MemGPT

Letta was created by the same team that created MemGPT.

MemGPT a research paper that introduced the idea of self-editing memory in LLMs as well as other “LLM OS” concepts. To understand the key ideas behind the MemGPT paper, see our MemGPT concepts guide.

MemGPT also refers to a particular agent architecture popularized by the research paper and open source, where the agent has a particular set of memory tools that make the agent particularly useful for long-range chat applications and document search.

Letta is a framework that allows you to build complex agents (such as MemGPT agents, or even more complex agent architectures) and run them as services behind REST APIs.

The Letta Cloud platform allows you easily build and scale agent deployments to power production applications. The Letta ADE (Agent Developer Environment) is an application for agent developers that makes it easy to design and debug complex agents.

Agents (“LLM agents”)

Agents are LLM processes which can:

  1. Have internal state (i.e. memory)

  2. Can take actions to modify their state

  3. Run autonomously

Agents have existed as a concept in reinforcement learning for a long time (as well as in other fields, such as economics). In Letta, LLM tool calling is used to both allow agents to run autonomously (by having the LLM determine whether to continue executing) as well as to edit state (by leveraging LLM tool calling.) Letta uses a database (DB) backend to manage the internal state of the agent, represented in the AgentState object.

Self-editing memory

The MemGPT paper introduced the idea of implementing self-editing memory in LLMs. The basic idea is to use LLM tools to allow an agent to both edit its own context window (“core memory”), as well as edit external storage (i.e. “archival memory”).

LLM OS (“operating systems for LLMs”)

The LLM OS is the code that manages the inputs and outputs to the LLM and manages the program state. We refer to this code as the “stateful layer” or “memory layer”. It includes the “agent runtime”, which manages the execution of functions requested by the agent, as well as the “agentic loop” which enables multi-step reasoning.
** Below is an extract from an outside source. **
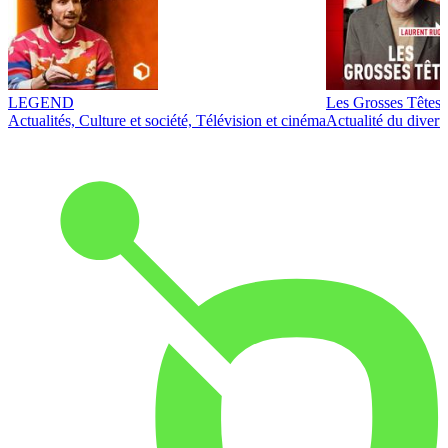
LEGEND
Les Grosses Têtes
Actualités, Culture et société, Télévision et cinéma
Actualité du diver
Persistence (“statefulness”)

In Letta, all state is persisted by default. This means that each time the LLM is run, the state of the agent such as its memories, message history, and tools are all persisted to a DB backend.

Because all state is persisted, you can always re-load agents, tools, sources, etc. at a later point in time. You can also load the same agent accross multiple machines or services, as long as they can can connect to the same DB backend.

Agent microservices (“agents-as-a-service”)

Letta follows the model of treating agents as individual services. That is, you interact with agents through a REST API:

POST /agents/{agent_id}/messages

Since agents are designed to be services, they can be deployed and connected to external applications.

For example, you want to create a personalizated chatbot, you can create an agent per-user, where each agent has its own custom memory about the individual user.

Stateful vs stateless APIs

ChatCompletitions is the standard for interacting with LLMs as a service. Since it is a stateless API (no notion of sessions or identify accross requests, and no state management on the server-side), client-side applications must manage things like agent memory, user personalization, and message history, and translate this state back into the ChatCompletitions API format. Letta’s APIs are designed to be stateful, so that this state management is done on the server, not the client.